(SUPPLIED RECORDS begins)

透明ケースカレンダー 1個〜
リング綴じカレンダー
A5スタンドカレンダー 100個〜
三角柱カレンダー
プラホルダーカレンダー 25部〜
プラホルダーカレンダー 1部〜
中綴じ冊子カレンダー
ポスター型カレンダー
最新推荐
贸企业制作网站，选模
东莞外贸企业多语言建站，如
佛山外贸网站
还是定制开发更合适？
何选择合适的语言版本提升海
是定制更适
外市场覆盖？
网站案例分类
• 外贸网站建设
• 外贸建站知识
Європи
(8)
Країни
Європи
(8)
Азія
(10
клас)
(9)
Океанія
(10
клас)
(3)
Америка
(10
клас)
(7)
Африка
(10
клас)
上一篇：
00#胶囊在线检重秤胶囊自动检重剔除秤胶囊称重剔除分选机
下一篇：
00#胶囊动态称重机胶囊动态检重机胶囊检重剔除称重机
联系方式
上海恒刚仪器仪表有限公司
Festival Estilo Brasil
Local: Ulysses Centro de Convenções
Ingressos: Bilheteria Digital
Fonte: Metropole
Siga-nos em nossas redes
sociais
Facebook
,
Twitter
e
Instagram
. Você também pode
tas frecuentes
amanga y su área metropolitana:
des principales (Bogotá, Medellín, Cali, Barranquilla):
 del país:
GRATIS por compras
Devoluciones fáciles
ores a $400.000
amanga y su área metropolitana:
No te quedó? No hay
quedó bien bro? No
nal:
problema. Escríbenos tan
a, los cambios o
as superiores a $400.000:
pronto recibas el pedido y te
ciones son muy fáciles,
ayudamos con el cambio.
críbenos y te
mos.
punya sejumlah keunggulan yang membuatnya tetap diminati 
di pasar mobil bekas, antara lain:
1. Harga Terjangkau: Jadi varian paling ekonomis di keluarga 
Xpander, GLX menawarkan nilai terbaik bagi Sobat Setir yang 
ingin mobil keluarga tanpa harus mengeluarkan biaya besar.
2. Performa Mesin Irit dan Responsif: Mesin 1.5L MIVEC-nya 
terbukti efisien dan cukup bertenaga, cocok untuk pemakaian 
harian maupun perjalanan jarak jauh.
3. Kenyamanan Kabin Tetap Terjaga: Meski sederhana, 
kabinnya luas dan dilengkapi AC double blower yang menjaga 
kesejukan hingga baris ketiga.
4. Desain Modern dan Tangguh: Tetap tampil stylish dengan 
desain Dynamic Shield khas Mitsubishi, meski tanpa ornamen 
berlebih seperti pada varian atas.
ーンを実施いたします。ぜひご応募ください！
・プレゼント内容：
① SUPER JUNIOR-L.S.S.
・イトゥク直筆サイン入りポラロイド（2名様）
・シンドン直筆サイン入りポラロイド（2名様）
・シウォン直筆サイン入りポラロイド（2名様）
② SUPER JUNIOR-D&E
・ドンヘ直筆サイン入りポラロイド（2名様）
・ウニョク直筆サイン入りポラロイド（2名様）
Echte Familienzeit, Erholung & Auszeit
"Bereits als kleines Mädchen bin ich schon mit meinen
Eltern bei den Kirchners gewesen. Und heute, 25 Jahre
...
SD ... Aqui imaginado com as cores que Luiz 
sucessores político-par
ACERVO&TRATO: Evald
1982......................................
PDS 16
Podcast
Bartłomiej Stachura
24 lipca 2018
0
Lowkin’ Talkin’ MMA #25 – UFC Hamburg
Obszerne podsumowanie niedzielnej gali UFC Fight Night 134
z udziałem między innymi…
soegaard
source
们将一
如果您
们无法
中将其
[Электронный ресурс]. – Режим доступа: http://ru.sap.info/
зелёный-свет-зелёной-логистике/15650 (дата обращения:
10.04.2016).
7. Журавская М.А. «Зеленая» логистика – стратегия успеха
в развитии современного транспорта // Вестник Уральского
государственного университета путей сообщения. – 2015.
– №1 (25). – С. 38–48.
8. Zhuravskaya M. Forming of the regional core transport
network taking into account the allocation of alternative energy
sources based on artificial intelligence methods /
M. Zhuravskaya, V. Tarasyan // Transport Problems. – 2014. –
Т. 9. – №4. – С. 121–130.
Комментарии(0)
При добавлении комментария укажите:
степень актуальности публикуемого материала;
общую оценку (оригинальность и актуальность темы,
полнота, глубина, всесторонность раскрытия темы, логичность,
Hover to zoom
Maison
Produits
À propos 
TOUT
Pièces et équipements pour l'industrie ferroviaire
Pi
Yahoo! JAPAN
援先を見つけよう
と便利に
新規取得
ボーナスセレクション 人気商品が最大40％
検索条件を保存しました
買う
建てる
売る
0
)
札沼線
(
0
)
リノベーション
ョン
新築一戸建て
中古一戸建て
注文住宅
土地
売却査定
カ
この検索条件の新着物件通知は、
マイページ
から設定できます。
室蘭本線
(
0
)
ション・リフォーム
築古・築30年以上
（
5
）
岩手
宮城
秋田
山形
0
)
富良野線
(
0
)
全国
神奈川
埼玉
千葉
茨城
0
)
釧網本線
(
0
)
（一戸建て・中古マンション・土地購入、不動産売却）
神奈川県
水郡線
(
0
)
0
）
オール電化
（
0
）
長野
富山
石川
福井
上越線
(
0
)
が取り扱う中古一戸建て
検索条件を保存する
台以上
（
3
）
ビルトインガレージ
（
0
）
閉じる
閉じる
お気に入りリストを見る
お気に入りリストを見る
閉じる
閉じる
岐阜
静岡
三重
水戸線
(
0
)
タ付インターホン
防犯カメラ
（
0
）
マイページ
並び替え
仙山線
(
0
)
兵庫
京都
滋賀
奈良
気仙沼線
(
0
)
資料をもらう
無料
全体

(SUPPLIED RECORDS ends)

A single number is the whole answer: the tally of lines above that contain "keluarga".

| TASK RESPONSE |
2